• WHAT TO DO
Every line of the entries below that carries the string "Основа" should be copied.

• DATA PROVIDED

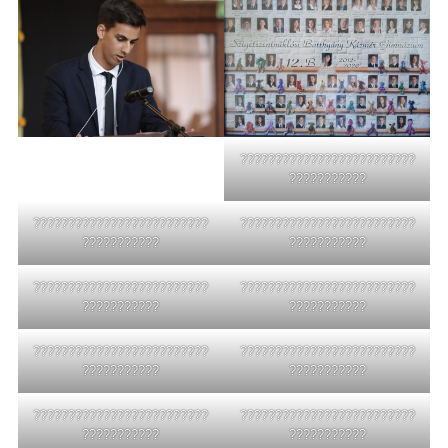
?????????????????????????
???????????
?????????????????????????
?????????????????????????
???????????
???????????
?????????????????????????
?????????????????????????
???????????
???????????
?????????????????????????
?????????????????????????
???????????
???????????
?????????????????????????
?????????????????????????
???????????
???????????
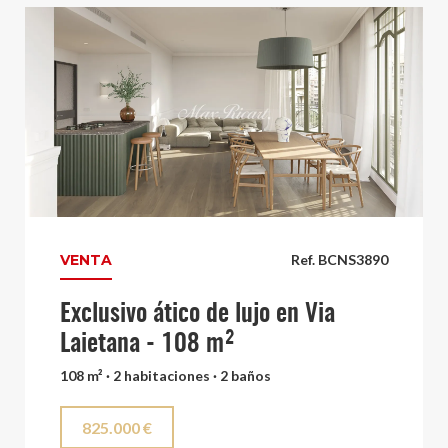
VENTA
Ref. BCNS3890
Exclusivo ático de lujo en Via
Laietana - 108 m²
108 m² · 2 habitaciones · 2 baños
825.000 €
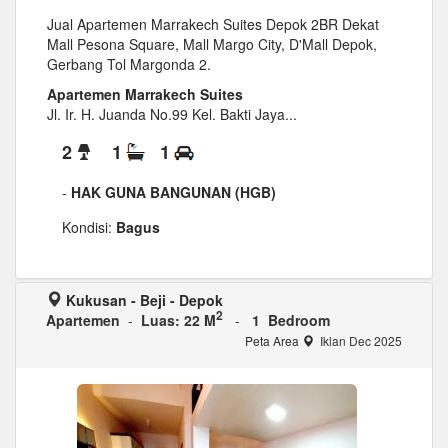
Jual Apartemen Marrakech Suites Depok 2BR Dekat
Mall Pesona Square, Mall Margo City, D'Mall Depok,
Gerbang Tol Margonda 2.
Apartemen Marrakech Suites
Jl. Ir. H. Juanda No.99 Kel. Bakti Jaya...
2
1
1
-
HAK GUNA BANGUNAN (HGB)
Kondisi:
Bagus
Kukusan - Beji - Depok
2
Apartemen
-
Luas: 22 M
-
1 Bedroom
Peta Area
Iklan Dec 2025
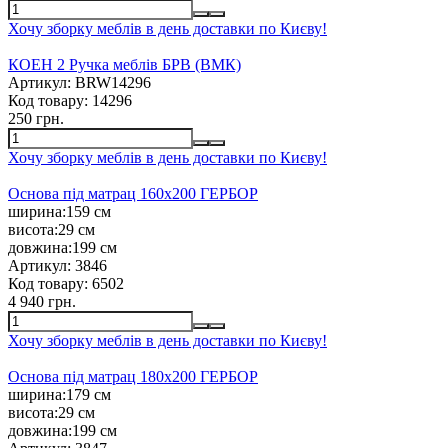
Хочу зборку меблів в день доставки по Києву!
КОЕН 2 Ручка меблів БРВ (ВМК)
Артикул:
BRW14296
Код товару:
14296
250 грн.
Хочу зборку меблів в день доставки по Києву!
Основа під матрац 160х200 ГЕРБОР
ширина:
159 см
висота:
29 см
довжина:
199 см
Артикул:
3846
Код товару:
6502
4 940 грн.
Хочу зборку меблів в день доставки по Києву!
Основа під матрац 180х200 ГЕРБОР
ширина:
179 см
висота:
29 см
довжина:
199 см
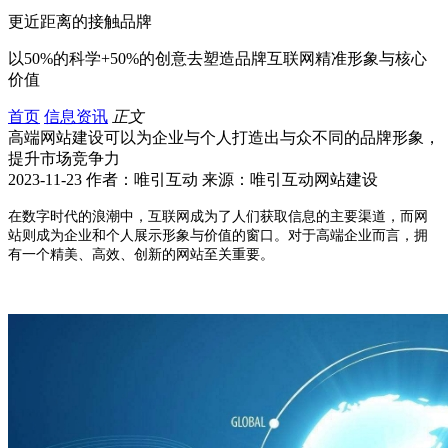
更近距离的接触品牌
以50%的科学+50%的创意去塑造品牌互联网精准形象与核心
价值
首页
信息资讯
正文
高端网站建设可以为企业与个人打造出与众不同的品牌形象，
提升市场竞争力
2023-11-23 作者：唯引互动 来源：唯引互动网站建设
在数字时代的浪潮中，互联网成为了人们获取信息的主要渠道，而网
站则成为企业和个人展示形象与价值的窗口。对于高端企业而言，拥
有一个精美、高效、创新的网站至关重要。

• ANSWER SECTION
Основа під матрац 160х200 ГЕРБОР
Основа під матрац 180х200 ГЕРБОР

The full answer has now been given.